» **Input records**
★ ★ ★ ★

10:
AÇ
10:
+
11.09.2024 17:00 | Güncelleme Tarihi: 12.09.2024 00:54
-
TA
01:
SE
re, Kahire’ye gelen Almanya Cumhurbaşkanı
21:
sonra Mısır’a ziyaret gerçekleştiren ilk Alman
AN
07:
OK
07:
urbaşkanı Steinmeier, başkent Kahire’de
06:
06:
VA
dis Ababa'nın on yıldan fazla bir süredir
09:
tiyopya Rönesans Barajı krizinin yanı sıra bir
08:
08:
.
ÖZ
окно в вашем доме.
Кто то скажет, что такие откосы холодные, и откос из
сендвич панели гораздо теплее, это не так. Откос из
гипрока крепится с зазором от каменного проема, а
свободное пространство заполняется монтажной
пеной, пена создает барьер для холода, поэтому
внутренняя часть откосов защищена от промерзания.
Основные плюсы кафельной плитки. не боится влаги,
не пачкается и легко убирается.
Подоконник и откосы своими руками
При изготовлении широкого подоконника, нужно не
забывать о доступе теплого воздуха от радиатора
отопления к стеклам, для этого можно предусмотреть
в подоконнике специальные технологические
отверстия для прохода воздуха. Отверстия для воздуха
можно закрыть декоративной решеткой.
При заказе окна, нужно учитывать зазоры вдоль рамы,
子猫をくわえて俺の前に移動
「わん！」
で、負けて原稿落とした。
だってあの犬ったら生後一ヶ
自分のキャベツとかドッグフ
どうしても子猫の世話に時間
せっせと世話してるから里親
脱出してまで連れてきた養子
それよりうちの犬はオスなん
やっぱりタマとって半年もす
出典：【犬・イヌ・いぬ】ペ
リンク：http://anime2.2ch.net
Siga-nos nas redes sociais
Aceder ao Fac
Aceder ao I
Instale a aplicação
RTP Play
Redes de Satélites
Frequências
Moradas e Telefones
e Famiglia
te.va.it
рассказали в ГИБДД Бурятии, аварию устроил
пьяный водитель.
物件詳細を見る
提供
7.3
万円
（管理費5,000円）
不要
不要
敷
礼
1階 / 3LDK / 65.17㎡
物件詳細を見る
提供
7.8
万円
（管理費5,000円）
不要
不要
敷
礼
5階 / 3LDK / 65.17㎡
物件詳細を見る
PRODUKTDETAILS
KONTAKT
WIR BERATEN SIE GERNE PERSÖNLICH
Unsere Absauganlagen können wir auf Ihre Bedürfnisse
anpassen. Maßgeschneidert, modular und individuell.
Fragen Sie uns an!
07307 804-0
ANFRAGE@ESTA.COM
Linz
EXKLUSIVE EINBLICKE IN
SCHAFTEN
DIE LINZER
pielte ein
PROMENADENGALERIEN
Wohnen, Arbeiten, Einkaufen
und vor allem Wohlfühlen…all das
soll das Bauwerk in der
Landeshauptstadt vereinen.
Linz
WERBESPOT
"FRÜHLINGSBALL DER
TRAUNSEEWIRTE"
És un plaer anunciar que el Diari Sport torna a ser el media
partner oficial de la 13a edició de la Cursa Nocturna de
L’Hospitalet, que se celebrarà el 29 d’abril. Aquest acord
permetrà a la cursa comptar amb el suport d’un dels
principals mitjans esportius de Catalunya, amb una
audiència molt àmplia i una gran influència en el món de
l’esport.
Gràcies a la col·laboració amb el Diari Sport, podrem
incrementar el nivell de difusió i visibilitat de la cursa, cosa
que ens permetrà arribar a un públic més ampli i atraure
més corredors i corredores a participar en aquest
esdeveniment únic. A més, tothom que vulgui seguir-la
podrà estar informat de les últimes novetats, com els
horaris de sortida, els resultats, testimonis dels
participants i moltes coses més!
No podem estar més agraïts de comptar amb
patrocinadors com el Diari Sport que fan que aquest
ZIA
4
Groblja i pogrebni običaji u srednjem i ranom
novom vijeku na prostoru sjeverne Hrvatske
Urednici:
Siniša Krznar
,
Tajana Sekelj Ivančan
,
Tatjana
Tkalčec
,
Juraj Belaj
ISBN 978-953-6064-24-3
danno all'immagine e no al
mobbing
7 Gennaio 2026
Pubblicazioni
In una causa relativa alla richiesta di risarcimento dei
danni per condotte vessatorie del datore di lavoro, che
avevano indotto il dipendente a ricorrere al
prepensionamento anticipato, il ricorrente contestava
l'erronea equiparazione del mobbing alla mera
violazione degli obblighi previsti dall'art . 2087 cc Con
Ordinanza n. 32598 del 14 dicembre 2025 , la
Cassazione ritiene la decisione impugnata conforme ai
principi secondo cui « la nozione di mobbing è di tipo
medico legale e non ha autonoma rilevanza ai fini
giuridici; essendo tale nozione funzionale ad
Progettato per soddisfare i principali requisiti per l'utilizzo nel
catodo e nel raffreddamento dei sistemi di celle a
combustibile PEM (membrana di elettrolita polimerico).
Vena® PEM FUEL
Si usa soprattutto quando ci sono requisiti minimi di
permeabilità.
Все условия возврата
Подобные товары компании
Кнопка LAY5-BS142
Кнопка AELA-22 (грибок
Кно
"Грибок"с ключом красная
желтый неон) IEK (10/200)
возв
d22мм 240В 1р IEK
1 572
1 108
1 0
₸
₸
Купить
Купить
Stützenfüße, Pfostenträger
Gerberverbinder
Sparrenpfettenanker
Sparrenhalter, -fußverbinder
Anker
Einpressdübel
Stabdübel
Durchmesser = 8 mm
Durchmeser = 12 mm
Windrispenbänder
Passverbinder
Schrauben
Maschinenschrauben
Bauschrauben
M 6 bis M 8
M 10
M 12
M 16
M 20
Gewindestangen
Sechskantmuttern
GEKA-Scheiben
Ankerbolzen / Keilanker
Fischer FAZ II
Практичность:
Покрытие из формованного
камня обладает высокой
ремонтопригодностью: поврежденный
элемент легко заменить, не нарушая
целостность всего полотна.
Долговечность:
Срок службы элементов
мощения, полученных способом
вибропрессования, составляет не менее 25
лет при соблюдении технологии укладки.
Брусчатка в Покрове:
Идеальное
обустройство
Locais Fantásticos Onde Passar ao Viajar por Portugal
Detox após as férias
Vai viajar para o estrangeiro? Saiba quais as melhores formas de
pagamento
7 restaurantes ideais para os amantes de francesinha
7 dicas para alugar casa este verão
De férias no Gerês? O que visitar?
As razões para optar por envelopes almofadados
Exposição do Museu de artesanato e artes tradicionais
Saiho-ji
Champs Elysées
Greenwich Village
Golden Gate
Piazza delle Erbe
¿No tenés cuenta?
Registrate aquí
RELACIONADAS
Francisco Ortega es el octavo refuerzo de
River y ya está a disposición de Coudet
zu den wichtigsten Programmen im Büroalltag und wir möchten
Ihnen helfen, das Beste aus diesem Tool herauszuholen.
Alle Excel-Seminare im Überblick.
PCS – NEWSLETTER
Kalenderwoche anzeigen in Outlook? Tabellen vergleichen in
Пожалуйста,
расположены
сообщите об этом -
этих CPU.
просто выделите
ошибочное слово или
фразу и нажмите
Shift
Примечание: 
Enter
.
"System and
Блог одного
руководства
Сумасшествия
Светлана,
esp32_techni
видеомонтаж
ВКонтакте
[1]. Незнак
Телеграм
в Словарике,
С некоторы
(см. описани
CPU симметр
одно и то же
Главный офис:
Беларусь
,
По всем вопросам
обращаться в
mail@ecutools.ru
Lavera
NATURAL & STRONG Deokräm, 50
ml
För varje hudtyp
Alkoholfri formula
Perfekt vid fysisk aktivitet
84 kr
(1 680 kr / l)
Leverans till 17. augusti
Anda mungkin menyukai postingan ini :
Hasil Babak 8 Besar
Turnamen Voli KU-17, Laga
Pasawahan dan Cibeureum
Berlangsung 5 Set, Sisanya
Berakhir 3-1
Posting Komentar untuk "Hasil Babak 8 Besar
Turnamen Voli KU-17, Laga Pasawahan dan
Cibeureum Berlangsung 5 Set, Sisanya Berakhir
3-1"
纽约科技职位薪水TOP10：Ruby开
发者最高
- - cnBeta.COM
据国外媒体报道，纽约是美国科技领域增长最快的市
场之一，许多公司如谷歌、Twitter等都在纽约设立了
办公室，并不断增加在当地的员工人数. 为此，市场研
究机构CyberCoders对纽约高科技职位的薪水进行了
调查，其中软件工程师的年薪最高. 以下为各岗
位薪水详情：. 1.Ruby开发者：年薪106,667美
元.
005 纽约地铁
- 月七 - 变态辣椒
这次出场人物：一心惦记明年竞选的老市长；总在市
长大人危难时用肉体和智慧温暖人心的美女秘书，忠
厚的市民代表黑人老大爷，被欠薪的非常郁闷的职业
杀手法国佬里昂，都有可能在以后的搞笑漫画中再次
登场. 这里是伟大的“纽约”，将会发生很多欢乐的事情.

★ ★ ★ ★

» **Exercise instructions**
Look through the entries for lines containing the word "Diari" and return each one.

» **Answer to the problem**
És un plaer anunciar que el Diari Sport torna a ser el media
Gràcies a la col·laboració amb el Diari Sport, podrem
patrocinadors com el Diari Sport que fan que aquest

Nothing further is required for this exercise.